R. B. : Il n'y pas eu de transition du tout dans mon cas. J'ai écrit le démantèlement (Attafakouk) en arabe comme premier roman en arabe, après j'ai continué à écrire dans cette langue sans me poser de questions. Vous savez l'écriture, c'est d'abord un problème de désir. Et la langue, c'est la maison de l'Etre dont parle Martin Heidegger. Pour moi, qui suis bilingue, j'avais très envie d'écrire en arabe parce que c'est une écriture qui peut être complexe, où le texte est fondamental en tant que structure et non pas l'histoire. J'ai introduit aussi la langue latine dans mes textes en arabe. Parce que je crois que nous sommes Latins, nous avons un héritage et un patrimoine archéologique latin très important qu'il faut exploiter véritablement. Vous savez, à un moment donné le pouvoir idiot algérien a interdit l'enseignement du latin dans les universités. C'était une grossière erreur. Au bout de cinq, six ans, ils sont revenus au Latin. C'est pour vous dire que c'est une composante importante de notre culture. Sans oublier que le pouvoir avait besoin d'archéologues. Peut-on former des archéologues sans une connaissance et un enseignement du latin et du grec?

 

F. N. H. : Que pensez-vous de ce que l'on pourrait appeler aujourd'hui l'actuelle littérature maghrébine teintée par une mièvrerie criarde?

 

R. B. : Oui, c'est vrai. Aujourd'hui, il y a la quantité et moins de qualité, alors qu'avant, il y avait moins de quantité mais beaucoup de belles choses écrites. Je pense aussi qu'avec l'accumulation de cette quantité va finir par donner de la qualité. Ce qui est intéressant là, c'est que des auteurs jeunes arabophones ou francophones, malgré le fait qu'il n'y ait pas cette maturité à la Mohamed Dib dans la Trilogie ou d'un Driss Chraïbi dans les Boucs ou d'un Kateb Yassine dans Nejma, nous sommes là dans des sujets et des thèmes qui n'ont pas été abordés auparavant. Le thème de la femme, de la sexualité que ni Dib ni Chraïbi n'avaient abordés. Aujourd'hui, il y a tout cela et c'est une bonne chose.

 

F. N. H. : Quel pourrait être l'avenir de la littérature maghrébine?

 

R. B. : Il faut que l'on quitte la poésie. Celle-ci est l'expression d'une société non-urbaine. Une société nomade. Avec le développement de l'urbanité dans le Maghreb, avec la modernité, le roman sera de plus en plus ancré dans la vie parce qu'il est l'expression urbaine par excellence.

 

F. N. H. : Quel impact auront les changements politiques dans le Maghreb sur la littérature?

 

R. B. : Il y a une complémentarité entre le développement de la littérature et le développement de la démocratie dans le Maghreb même si elle est balbutiante.

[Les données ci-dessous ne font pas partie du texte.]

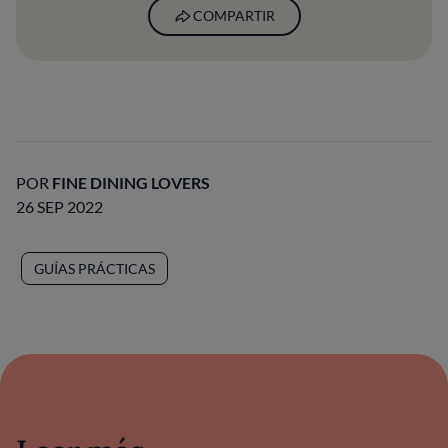
COMPARTIR
POR
FINE DINING LOVERS
26 SEP 2022
GUÍAS PRÁCTICAS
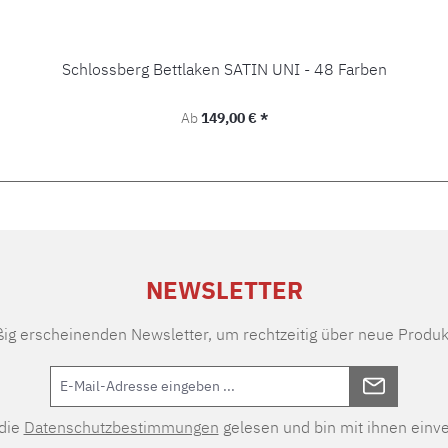
Schlossberg Bettlaken SATIN UNI - 48 Farben
Regulärer Preis:
Ab
149,00 € *
NEWSLETTER
ßig erscheinenden Newsletter, um rechtzeitig über neue Produk
 die
Datenschutzbestimmungen
gelesen und bin mit ihnen einv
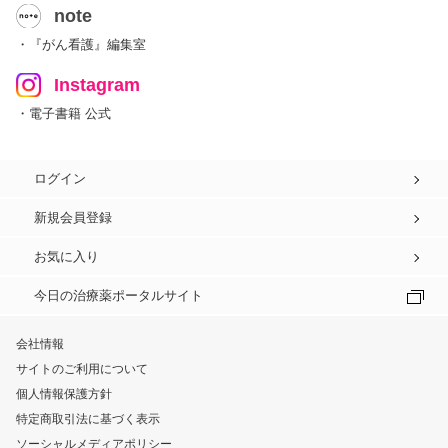
note
・『がん看護』編集室
Instagram
・電子書籍 公式
ログイン
新規会員登録
お気に入り
今日の治療薬ポータルサイト
会社情報
サイトのご利用について
個人情報保護方針
特定商取引法に基づく表示
ソーシャルメディアポリシー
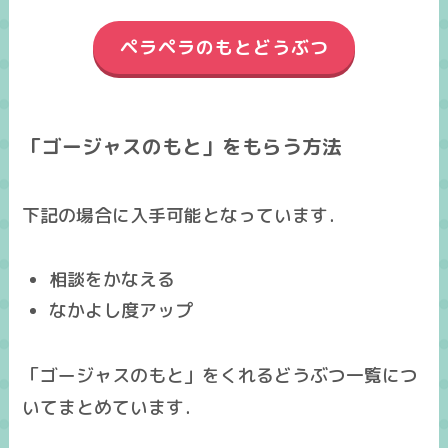
ペラペラのもとどうぶつ
「ゴージャスのもと」をもらう方法
下記の場合に入手可能となっています．
相談をかなえる
なかよし度アップ
「ゴージャスのもと」をくれるどうぶつ一覧につ
いてまとめています．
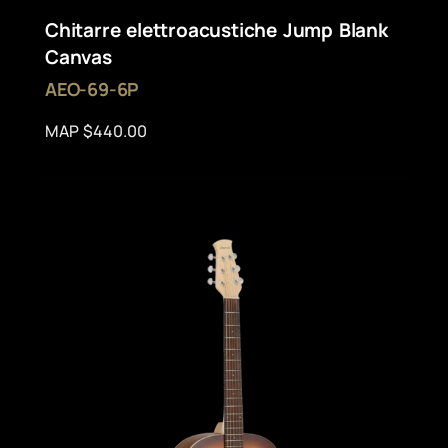
Chitarre elettroacustiche Jump Blank
Canvas
AEO-69-6P
MAP $440.00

Il y a quelque chose de nouveau dont on peut beaucoup attendre. Vous savez, la littérature, la vraie, c'est celle qui refuse, celle de la rébellion. Quand on est dans le refus et la négation avec des capacités techniques indéniables, c'est là qu'une littérature devient intéressante et crédible. C'est ce qui se passe dans le Maghreb et surtout au Maroc et en Algérie. Un multipartisme qui tient la route et une presse indépendante, très culottée. C'est là une ouverture qui peut accoucher de belles choses sur le plan littéraire.